Fighting for wetlands Court decision: Federal oversight crucial to protection of these valuable natural resources.

January 15, 1998

A FEDERAL COURT DECISION overturning Army Corps of Engineers protection of invaluable wetlands itself must be reversed, or there will be dramatic consequences for the Chesapeake Bay.

For decades, developers have argued that the federal law used by the corps to regulate all wetlands applied only to "navigable" waters, those related to transportation. That position has not prevailed in various legal cases.

But a three-judge appellate panel last monthdeclared "invalid" the corps' authority over most freshwater wetlands in Maryland, Virginia and the rest of the mid-Atlantic district.

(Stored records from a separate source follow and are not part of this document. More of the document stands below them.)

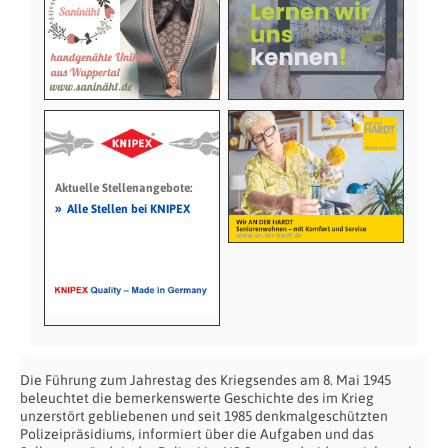
Aktuelle Stellenangebote:
»
Alle Stellen bei KNIPEX
Die Führung zum Jahrestag des Kriegsendes am 8. Mai 1945
beleuchtet die bemerkenswerte Geschichte des im Krieg
unzerstört gebliebenen und seit 1985 denkmalgeschützten
Polizeipräsidiums, informiert über die Aufgaben und das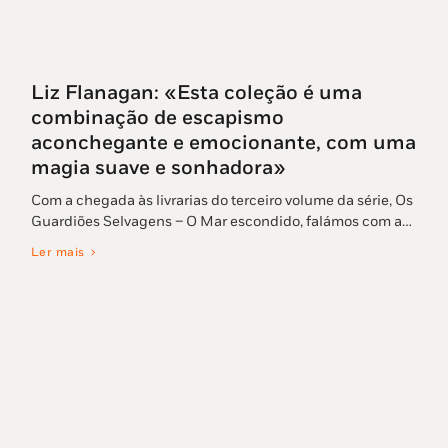
Liz Flanagan: «Esta coleção é uma
combinação de escapismo
aconchegante e emocionante, com uma
magia suave e sonhadora»
Com a chegada às livrarias do terceiro volume da série, Os
Guardiões Selvagens – O Mar escondido, falámos com a…
Ler mais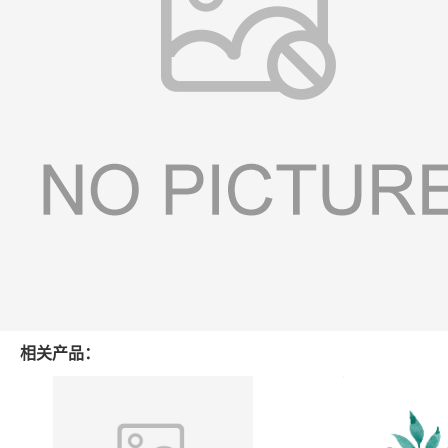
相关产品：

The implications for nationwide protection of these natural resources -- water filters, flood and erosion controls, wildlife habitat -- is unsettling.

Maryland could be a major loser in this environmental battle. While the state has its own wetlands protection and permit laws, federal oversight (potential or real) is a strong deterrent to wetlands destruction. It's a tool that Maryland lawmakers have used to prompt action by the state agency in enforcing the state law. While the corps has delegated much wetlands responsibility to the state, the federal agency retains legal authority.

Maryland depends on its wetlands for critical environmental protections. Three-quarters of the state's marshland has been lost since Colonial times. Experts estimate that half the remaining 600,000 acres, and millions of acres nationwide, would be at risk under the 4th U.S. Circuit Court of Appeals' decision.

The appeals panel acted on the conviction of developer James J. Wilson. He was convicted of willful violation of federal wetlands law in building the community of St. Charles in Charles County. In a 2-1 decision, the panel ordered a new trial for Mr. Wilson, concluding that the government needed stronger evidence to prove his knowing violation of the law. But the panel majority also declared that the affected site was too remote from "navigable waters" for the corps to have jurisdiction.

The Justice Department now has correctly asked the appeals court to reconsider its decision. Regardless of whether Mr. Wilson is retried, the appeals panel opinion seriously endangers our irreplaceable wetlands and our environment.